Redator da F/Nazca S&S, André Kassu afirma que vários
clientes acreditam muito na força do rádio e o resultado
disso é que em 2003 cerca de 60 spots sairam da agência.
Ele cita como bom exemplo a Skol, que sempre investe no setor, seja
em eventos ou campanhas institucionais. "O rádio é
o meio cujo consumidor não espera ser surpreendido e abre mais
espaço para surpreender", diz Kassu. Segundo ele, essa mídia
permite liberdade imensa de criação. "Colocar um
dinossauro num filme custa muito e rádio basta um grito em estúdio",
sugere o redator. Mas embora as possibilidades de trabalho com o imaginário
sejam maiores, ele ainda é pouco explorado.
A campanha para Skol Beats é um dos cases bem sucedidos da F/Nazca
pois foi possível transpor para spots a peça dos astronautas
desenvolvida para a TV. "O Skol Beats acontece há cinco
anos e a gente sempre consegue surpreender, provando que vale mais do
que nunca investir", diz. De acordo com Kassu, ainda existe espaço
no rádio para bons jingles. Não é a toa que a F/Nazca
desenvolveu para a Skol jingles em vários ritmos.
A Claro é outra empresa que aposta no meio rádio, assim
como as fraldas Pampers, cuja comunicação elaborada pela
F/Nazca traz pinceladas de fábulas. Kassu avalia que a desenvoltura
da área atingiu tamanha sofisticação que alguns
programas estão migrando para a TV, como o Pânico. "Esse
movimento mostra que as pessoas estão ligadas, prestam atenção
e utilizam o rádio não apenas para ouvir música,
mas para acompanhar outras coisas", constata.
¨ O REI DA IMAGINAÇÃO
O diretor nacional de criação da Giovani, FCB, Adilson
Xavier, afirma que o rádio é o meio que melhor consegue
explorar a criatividade porque pode sugerir situações
e vários cenários e conjunturas a partir do estúdio.
"E possível trabalhar a imaginação sem gastar
fortunas", diz. Segundo ele, houve um tempo em que o mercado publicitário
se encantou com a mídia impressa, depois com a TV e agora há
uma redescoberta do rádio.

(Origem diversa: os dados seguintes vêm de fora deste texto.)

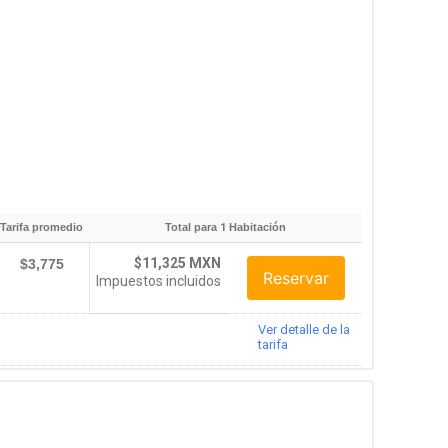
Tarifa promedio
Total para
1
Habitación
$11,325 MXN
$3,775
Reservar
Impuestos incluidos
Ver detalle de la
tarifa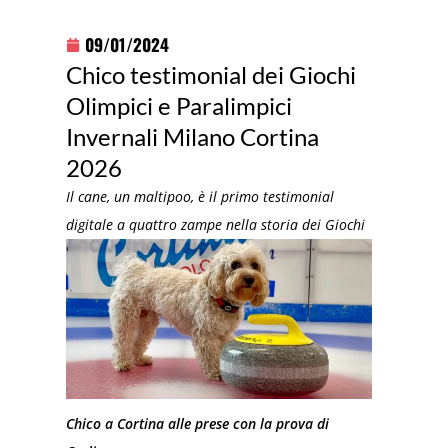
09/01/2024
Chico testimonial dei Giochi
Olimpici e Paralimpici
Invernali Milano Cortina
2026
Il cane, un maltipoo, è il primo testimonial
digitale a quattro zampe nella storia dei Giochi
Chico a Cortina alle prese con la prova di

Mas neste interim a área sofre
um empobrecimento da criatividade porque muitos passaram a por no spot
o áudio da TV. Porém, atualmente a criação
específica para o setor parece ganhar fôlego, tanto que
a campanha da Intelig para TV é diferente da divulgada no rádio.
"Aliás, a peca do rádio explora o tema da campanha
com mais propriedade", avalia Xavier. A rede de escolas de idiomas
CCAA e jornal O Globo também trabalham com produções
publicitárias específicas para o veículo.
A relação da Giovani,FCB com o rádio é praticamente
atávica. O fundador da agência, Paulo Giovani, foi uma
das maiores audiências da área no Brasil pelos 19 anos
em que integrou a equipe da Rádio Globo. Xavier também
tem ligações estreitas com o meio, pois começou
a carreira compondo jingles e sempre que há tempo atua na criação
de trilhas. "O jingle está voltando para o setor por vias
tortuosas que são as campanhas político-partidárias",
lamenta. Para ele, a queda da qualidade criativa acabou beneficiando
a volta do jingle não como atributo estratégico das campanhas,
mas como tábua de salvação. "Ele tem sido
usado como muleta para a falta de idéias", critica.
O diretor comercial da Rede Bandeirantes, Sérgio Sitchin, afirma
que a emissora tem alguns cases excepcionais de utilização
do rádio dentro do programa Na Geral. "O mercado percebe
e utiliza bastante esses formatos", confirma. Segundo ele, o reconhecimento
mais sólido é o Prêmio de Criatividade em Rádio
do GPR. "É importante ressaltar que existem agências
que criam peças maravilhosas para o veículo com resultados
excelentes para o anunciante", concluiu.